▸ TASK GOAL:
Output the data below exactly, images excluded.

*** RECORD EXCERPTS

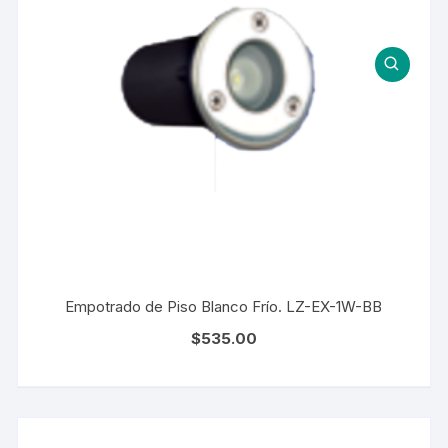
Empotrado de Piso Blanco Frío. LZ-EX-1W-BB
$
535.00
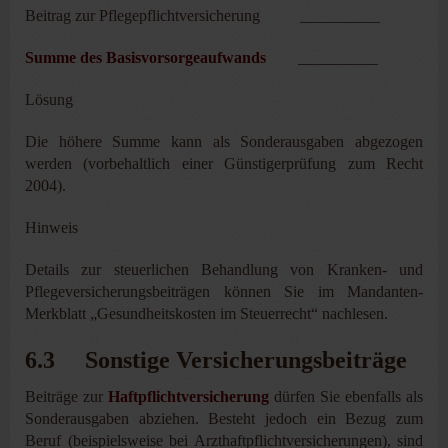
Beitrag zur Pflegepflichtversicherung __________
Summe des Basisvorsorgeaufwands
__________
Lösung
Die höhere Summe kann als Sonderausgaben abgezogen
werden (vorbehaltlich einer Günstigerprüfung zum Recht
2004).
Hinweis
Details zur steuerlichen Behandlung von Kranken- und
Pflegeversicherungsbeiträgen können Sie im Mandanten-
Merkblatt „Gesundheitskosten im Steuerrecht“ nachlesen.
6.3 Sonstige Versicherungsbeiträge
Beiträge zur
Haftpflichtversicherung
dürfen Sie ebenfalls als
Sonderausgaben abziehen. Besteht jedoch ein Bezug zum
Beruf (beispielsweise bei Arzthaftpflichtversicherungen), sind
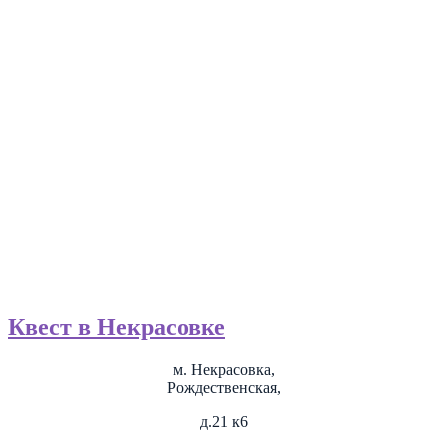
Квест в Некрасовке
м. Некрасовка,
Рождественская,
д.21 к6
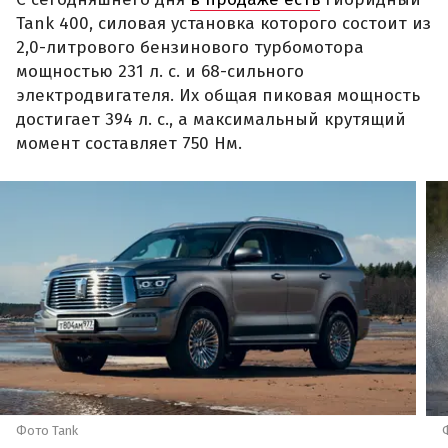
Tank 400, силовая установка которого состоит из
2,0-литрового бензинового турбомотора
мощностью 231 л. с. и 68-сильного
электродвигателя. Их общая пиковая мощность
достигает 394 л. с., а максимальный крутящий
момент составляет 750 Нм.
Фото Tank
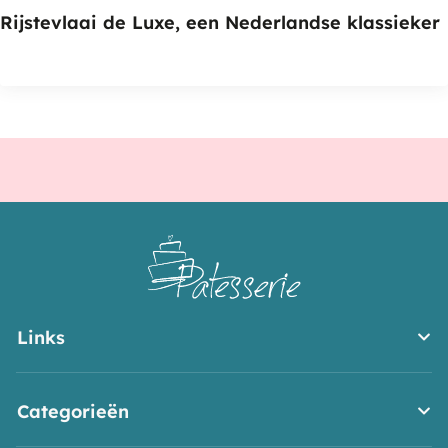
Rijstevlaai de Luxe, een Nederlandse klassieker
Links
Categorieën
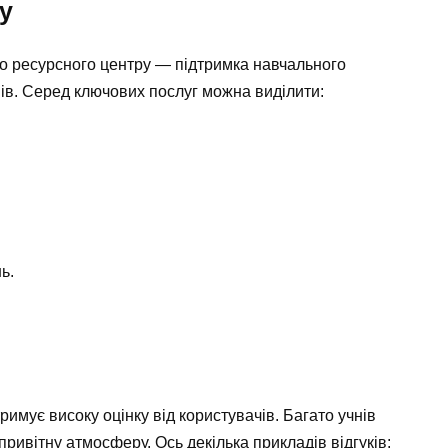
у
о ресурсного центру — підтримка навчального
нів. Серед ключових послуг можна виділити:
ь.
римує високу оцінку від користувачів. Багато учнів
ривітну атмосферу. Ось декілька прикладів відгуків:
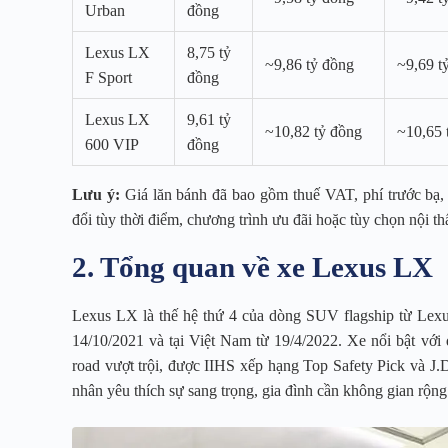
Urban
đồng
Lexus LX
8,75 tỷ
~9,86 tỷ đồng
~9,69 t
F Sport
đồng
Lexus LX
9,61 tỷ
~10,82 tỷ đồng
~10,65 
600 VIP
đồng
Lưu ý:
Giá lăn bánh đã bao gồm thuế VAT, phí trước bạ, 
đổi tùy thời điểm, chương trình ưu đãi hoặc tùy chọn nội th
2. Tổng quan về xe Lexus LX
Lexus LX là thế hệ thứ 4 của dòng SUV flagship từ Lexu
14/10/2021 và tại Việt Nam từ 19/4/2022. Xe nổi bật với 
road vượt trội, được IIHS xếp hạng Top Safety Pick và J
nhân yêu thích sự sang trọng, gia đình cần không gian rộn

******

▸ ANSWER TO THIS PROBLEM:
Empotrado de Piso Blanco Frío. LZ-EX-1W-BB
$
535.00
Beitrag zur Pflegepflichtversicherung __________
Summe des Basisvorsorgeaufwands
__________
Lösung
Die höhere Summe kann als Sonderausgaben abgezogen
werden (vorbehaltlich einer Günstigerprüfung zum Recht
2004).
Hinweis
Details zur steuerlichen Behandlung von Kranken- und
Pflegeversicherungsbeiträgen können Sie im Mandanten-
Merkblatt „Gesundheitskosten im Steuerrecht“ nachlesen.
6.3 Sonstige Versicherungsbeiträge
Beiträge zur
Haftpflichtversicherung
dürfen Sie ebenfalls als
Sonderausgaben abziehen. Besteht jedoch ein Bezug zum
Beruf (beispielsweise bei Arzthaftpflichtversicherungen), sind
Квест в Некрасовке
м. Некрасовка,
Рождественская,
д.21 к6
Tank 400, силовая установка которого состоит из
2,0-литрового бензинового турбомотора
мощностью 231 л. с. и 68-сильного
электродвигателя. Их общая пиковая мощность
достигает 394 л. с., а максимальный крутящий
момент составляет 750 Нм.
Фото Tank
Rijstevlaai de Luxe, een Nederlandse klassieker
Links
Categorieën
у
о ресурсного центру — підтримка навчального
нів. Серед ключових послуг можна виділити:
ь.
римує високу оцінку від користувачів. Багато учнів
ривітну атмосферу. Ось декілька прикладів відгуків:
Urban
đồng
Lexus LX
8,75 tỷ
~9,86 tỷ đồng
~9,69 t
F Sport
đồng
Lexus LX
9,61 tỷ
~10,82 tỷ đồng
~10,65 
600 VIP
đồng
Lưu ý:
Giá lăn bánh đã bao gồm thuế VAT, phí trước bạ, 
đổi tùy thời điểm, chương trình ưu đãi hoặc tùy chọn nội th
2. Tổng quan về xe Lexus LX
Lexus LX là thế hệ thứ 4 của dòng SUV flagship từ Lexu
14/10/2021 và tại Việt Nam từ 19/4/2022. Xe nổi bật với 
road vượt trội, được IIHS xếp hạng Top Safety Pick và J
nhân yêu thích sự sang trọng, gia đình cần không gian rộn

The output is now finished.